Décadas depois, todos os personagens envelheceram, exceto Lázaro. Na cidade grande, os trabalhadores da fazenda mendigam e trapaceiam para se sustentar. Já o herdeiro Tancredi está falido.
Religioso
Sob o ponto de vista religioso, Lázaro pode ser entendido como um santo. Afinal, ele sobrevive milagrosamente ao cair de um precipício e, ainda, desperta muitos anos depois sem ter envelhecido. Além disso, ele não se preocupa consigo mesmo. Seu objetivo é contribuir para que as outras pessoas sejam felizes.
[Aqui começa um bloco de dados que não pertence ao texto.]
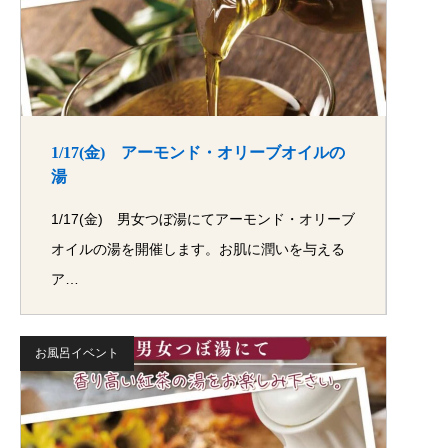
1/17(金) アーモンド・オリーブオイルの
湯
1/17(金) 男女つぼ湯にてアーモンド・オリーブ
オイルの湯を開催します。お肌に潤いを与える
ア…
お風呂イベント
Por isso, transfere a música da igreja, contratada para um evento privado, para quem necessita. Adicionalmente, a comparação com São Francisco, na fábula contada durante o filme, bem como a devoção religiosa da marquesa, acentuam esse aspecto religioso.
Político
Em paralelo, o filme expõe também uma visão social e política. Nesse sentido, compara a situação dos proprietários e dos trabalhadores antes e depois da intervenção policial. A marquesa é justamente penalizada por escravizar seus trabalhadores. Em outras palavras, é presa e perde suas terras. Como consequência, seu filho Tancredi vive miseravelmente em seu apartamento, único bem que restou à família. Enquanto isso, os trabalhadores se abrigam em um silo abandonado. Agora, eles precisam praticar pequenos furtos e mendigar para conseguir a comida e a moradia que antes a fazenda lhes garantia. Porém, a possibilidade de voltarem ao campo para trabalharem na roça é uma solução descartada. Isso fica evidente na breve sequência onde o antigo gerente dos Tancredi agencia trabalhos autônomos a um preço extremamente baixo. Dessa forma, Lazzaro Felice questiona se a evolução nas relações trabalhistas resultou numa vida melhor para os empregados.
Fantástico
Porém, a diretora e roteirista italiana Alice Rohrwacher aposta mais na abordagem fantástica de Lazzaro Felice. Afinal, ela enfatiza esse aspecto na fábula que Antonia, uma das trabalhadoras de Inviolata, conta a seu filho. Isso acontece exatamente na metade do filme, na transição entre o passado e o futuro. A sua narração alterna imagens dela com a de Lázaro sendo descoberto por um lobo e despertando, depois da queda do penhasco. Então, espelhando esse conto, o animal selvagem reconhece a bondade em Lázaro e não o devora. Por fim, na conclusão do filme, quem ataca esse homem bom são as pessoas. E o lobo ressurge fantasticamente para sair da cidade e voltar ao campo. Afinal, no meio urbanos, há predadores piores que ele.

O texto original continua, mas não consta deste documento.